Vrouz, Valérie Rouzeau
Vrouz, « poésie », 2012, 170 pages, 16 €
Ecrivain(s): Valérie Rouzeau Edition: La Table Ronde
Valérie Rouzeau est une poétesse extrêmement reconnue dans le monde des lettres, depuis le bouleversant Pas revoir, qui est l’un des livres les plus justes écrits sur l’expérience du deuil. L’un des livres les plus justes car parvenant à inventer au fur et à mesure une forme qui, en se déployant (et en se déployant de telle sorte qu’elle soit invention perpétuelle), échoue à se construire. Cette forme étant essentiellement faite de brisures, de bafouillage, de silence, de non-dit. Or, c’est là justement la prouesse de l’auteure. Car cette forme est seule à même de pouvoir dire quelque chose de la mort. Dans ses manques manifestes, elle parvient à capturer l’impossibilité dans laquelle se tient tout auteur d’élaborer un discours sur la mort, sur la perte, un discours pouvant rendre perceptible, à quelque niveau que ce soit, le manque foudroyant qui reste dedans le cœur comme un orage, quand quelqu’un de proche, d’aimé, suspend la mélodie de son être dans le grand lointain.
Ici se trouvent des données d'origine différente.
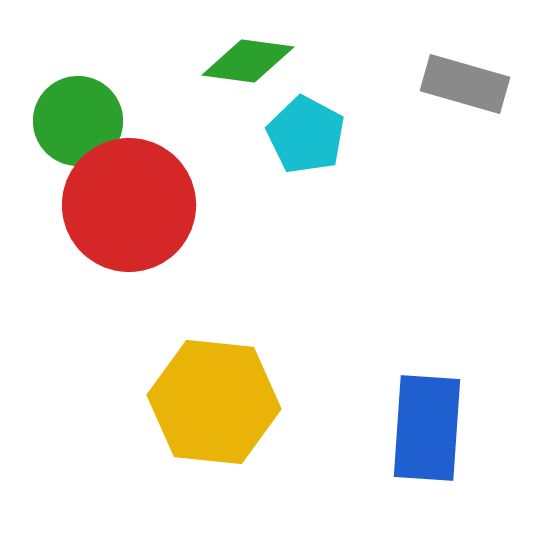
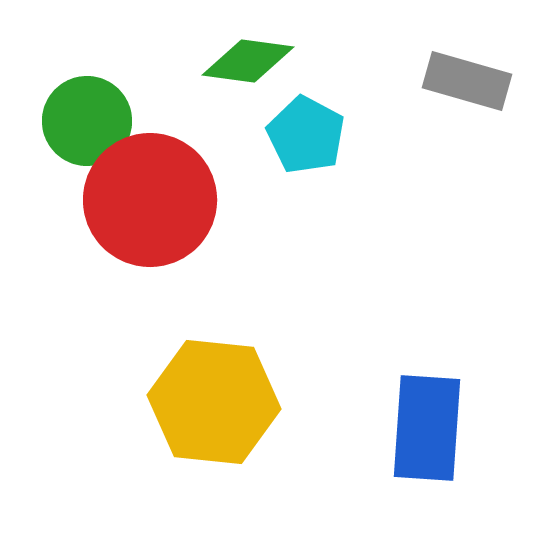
gray rectangle: moved 2 px right, 3 px up
green circle: moved 9 px right
red circle: moved 21 px right, 5 px up
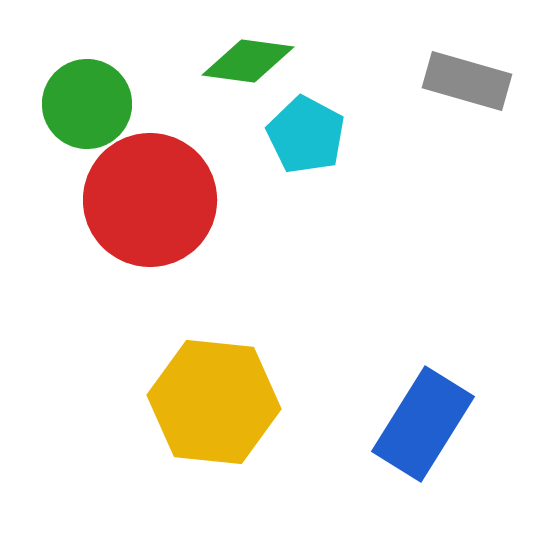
green circle: moved 17 px up
blue rectangle: moved 4 px left, 4 px up; rotated 28 degrees clockwise
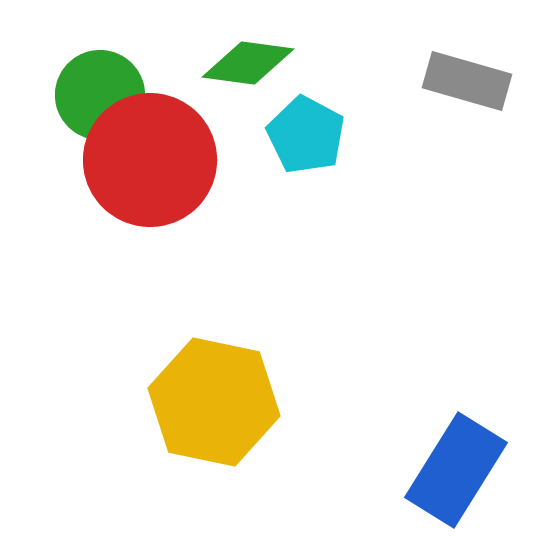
green diamond: moved 2 px down
green circle: moved 13 px right, 9 px up
red circle: moved 40 px up
yellow hexagon: rotated 6 degrees clockwise
blue rectangle: moved 33 px right, 46 px down
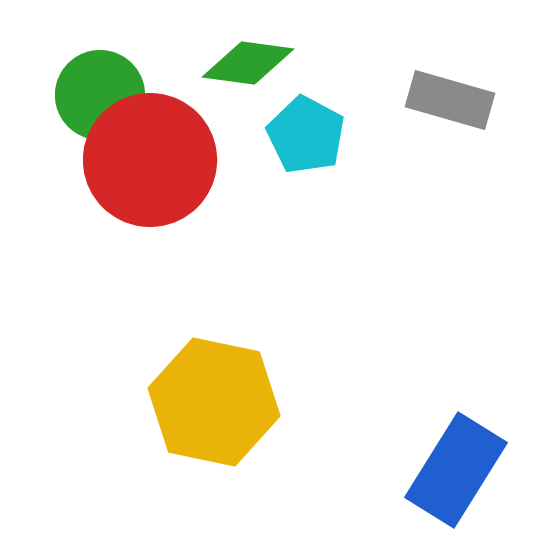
gray rectangle: moved 17 px left, 19 px down
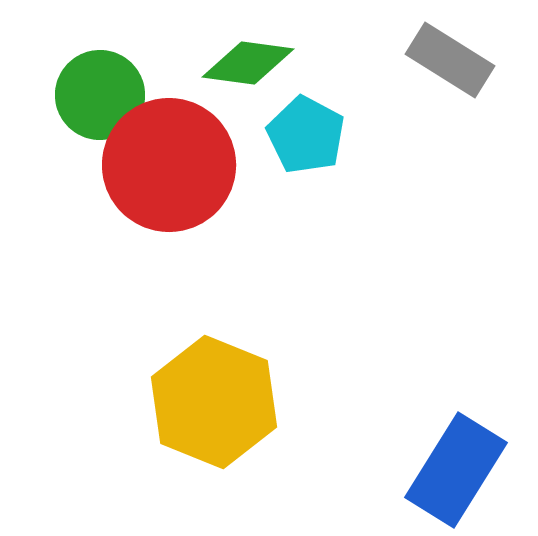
gray rectangle: moved 40 px up; rotated 16 degrees clockwise
red circle: moved 19 px right, 5 px down
yellow hexagon: rotated 10 degrees clockwise
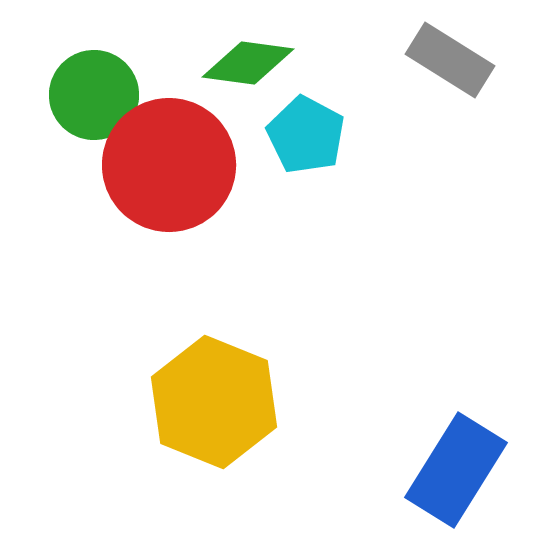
green circle: moved 6 px left
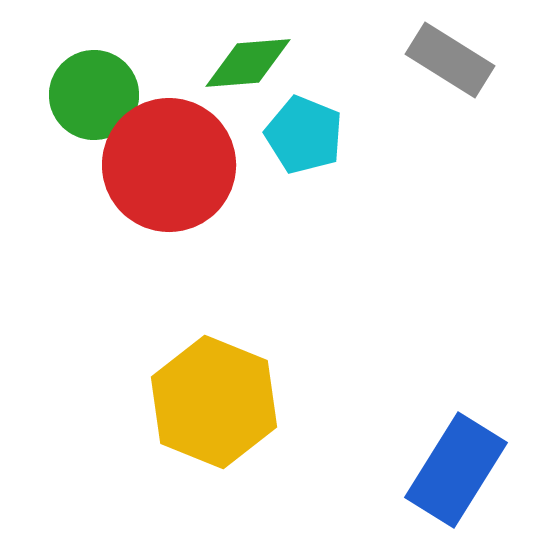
green diamond: rotated 12 degrees counterclockwise
cyan pentagon: moved 2 px left; rotated 6 degrees counterclockwise
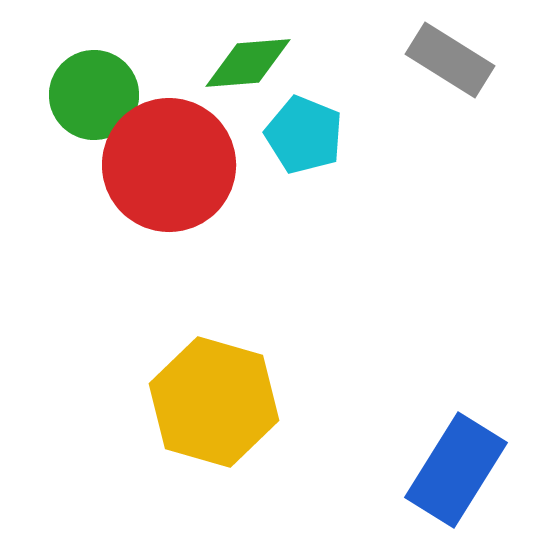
yellow hexagon: rotated 6 degrees counterclockwise
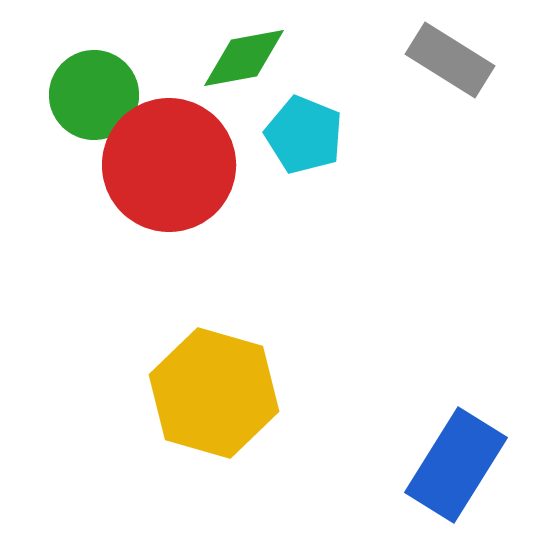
green diamond: moved 4 px left, 5 px up; rotated 6 degrees counterclockwise
yellow hexagon: moved 9 px up
blue rectangle: moved 5 px up
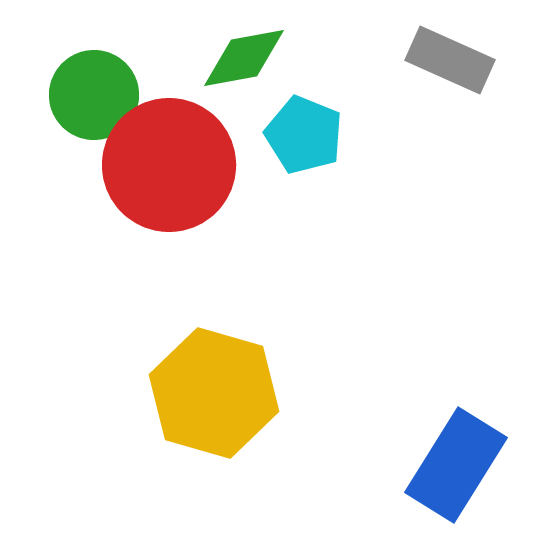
gray rectangle: rotated 8 degrees counterclockwise
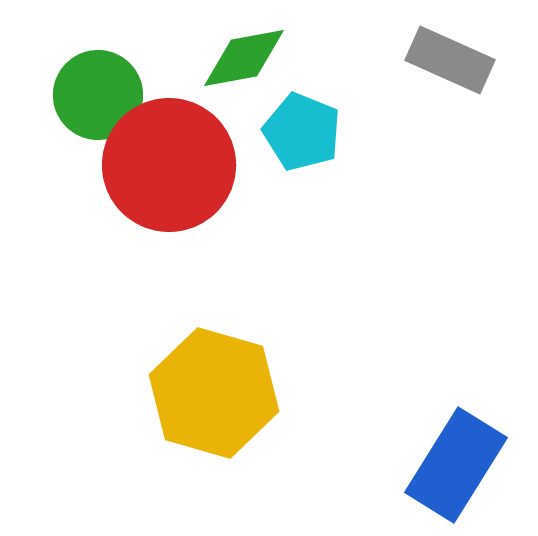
green circle: moved 4 px right
cyan pentagon: moved 2 px left, 3 px up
Il y a peu, Rouzeau a publié Vrouz, des sonnets qui n’appartiennent qu’à elle, et qui disent avec une grande humanité (1) et une grande sincérité l’être plongé dans le quotidien, dans son cours, qui le plus souvent remue, jusqu’au tréfonds parfois, quand la méchanceté est de la partie, par exemple.
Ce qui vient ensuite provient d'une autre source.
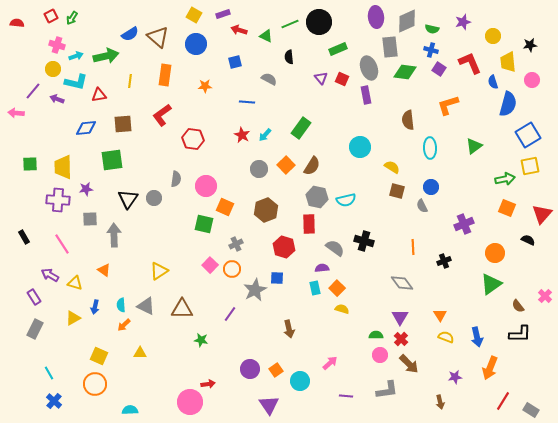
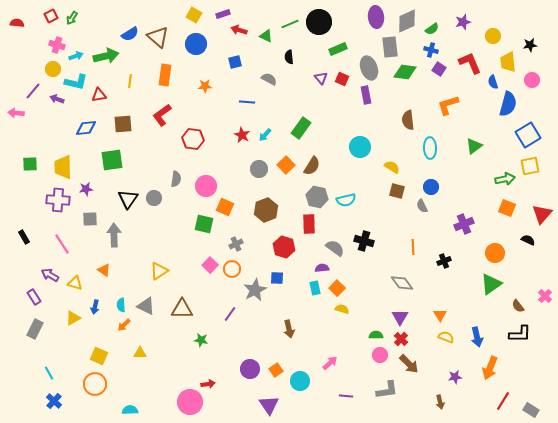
green semicircle at (432, 29): rotated 48 degrees counterclockwise
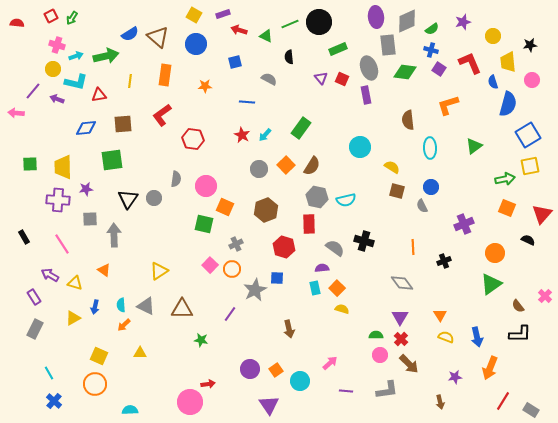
gray rectangle at (390, 47): moved 2 px left, 2 px up
purple line at (346, 396): moved 5 px up
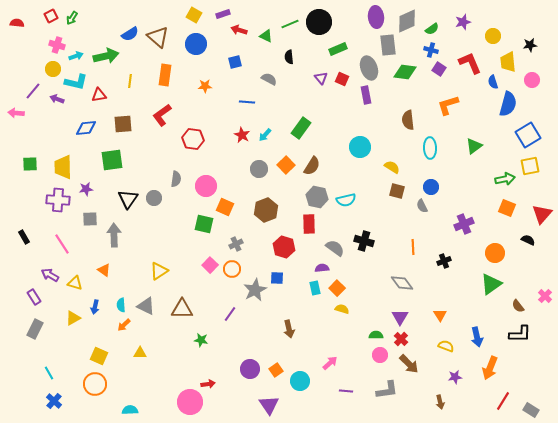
yellow semicircle at (446, 337): moved 9 px down
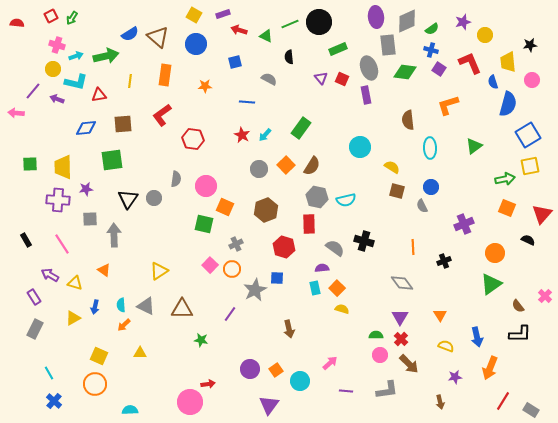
yellow circle at (493, 36): moved 8 px left, 1 px up
black rectangle at (24, 237): moved 2 px right, 3 px down
purple triangle at (269, 405): rotated 10 degrees clockwise
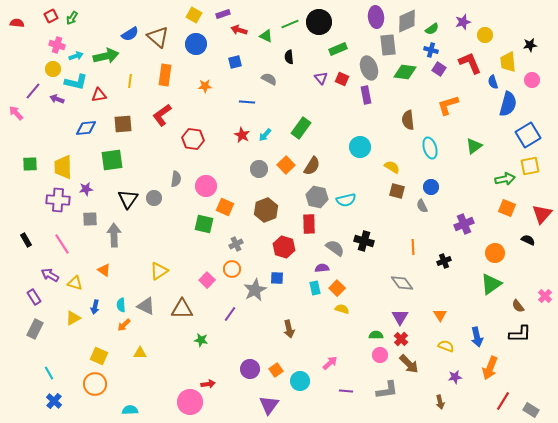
pink arrow at (16, 113): rotated 42 degrees clockwise
cyan ellipse at (430, 148): rotated 15 degrees counterclockwise
pink square at (210, 265): moved 3 px left, 15 px down
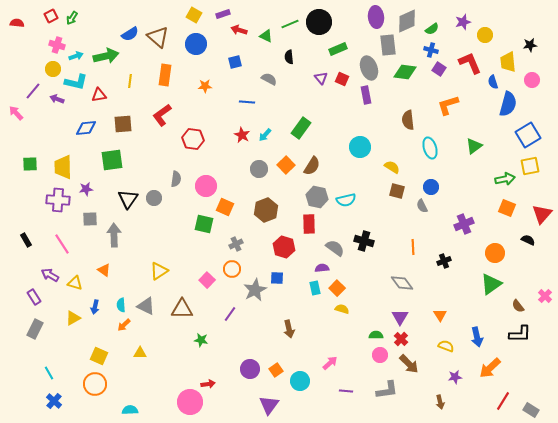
orange arrow at (490, 368): rotated 25 degrees clockwise
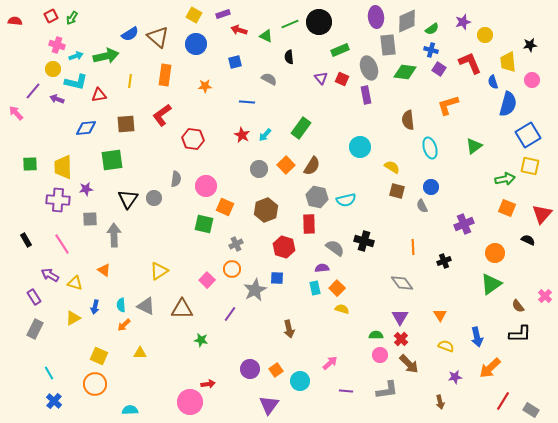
red semicircle at (17, 23): moved 2 px left, 2 px up
green rectangle at (338, 49): moved 2 px right, 1 px down
brown square at (123, 124): moved 3 px right
yellow square at (530, 166): rotated 24 degrees clockwise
Rouzeau dit (et, en le disant, implicitement le blâme) ce monde qui étouffe les individualités pour les clouer à l’impératif du paraître, duquel nous ne pouvons sortir qu’en étant aussitôt déconsidérés par nossemblables.
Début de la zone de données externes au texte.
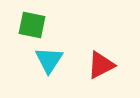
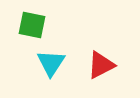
cyan triangle: moved 2 px right, 3 px down
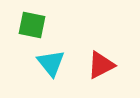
cyan triangle: rotated 12 degrees counterclockwise
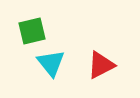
green square: moved 6 px down; rotated 24 degrees counterclockwise
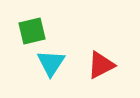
cyan triangle: rotated 12 degrees clockwise
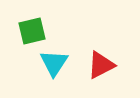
cyan triangle: moved 3 px right
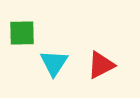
green square: moved 10 px left, 2 px down; rotated 12 degrees clockwise
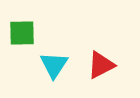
cyan triangle: moved 2 px down
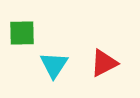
red triangle: moved 3 px right, 2 px up
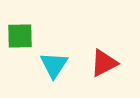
green square: moved 2 px left, 3 px down
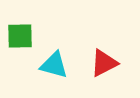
cyan triangle: rotated 48 degrees counterclockwise
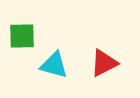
green square: moved 2 px right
« Voilà maintenant suis fixée
J’ai l’âge où un gars défoncé
Dans un métro de nuit bondé
Éructe et me tend un billet
Pas du tout doux pas doux du tout
Un billet rose pourtant mais bouh
Billet de banque de dix euros –
C’est pour t’acheter une teinture –
Je n’ai pas compris tout de suite
N’ai pas saisi du premier coup
Le message en sa vacherie
Quand je suis sortie à l’air libre
La lune éclairait sans scrupules
Les gens les choses jusqu’aux racines ».
L’une des singularités de ce recueil, par rapport aux précédents (mais il n’y a nullement rupture), c’est la façon suivant laquelle la poésie de Rouzeau s’inscrit dans le présent le plus présent, dans le quotidien le plus quotidien, composant des sonnets qui sont des instantanés de trajets, de rendez-vous…, d’événements infimes qui font toute la circulation du sang d’une journée…, et qui, en tant qu’instantanés, se veulent le plus justement possible proches de ce dont ils parlent, dans la démarche syncopée du vers, qui traduit le rythme du regard, de la conscience, du retour de la conscience sur elle-même, autant que la marche du temps en avant.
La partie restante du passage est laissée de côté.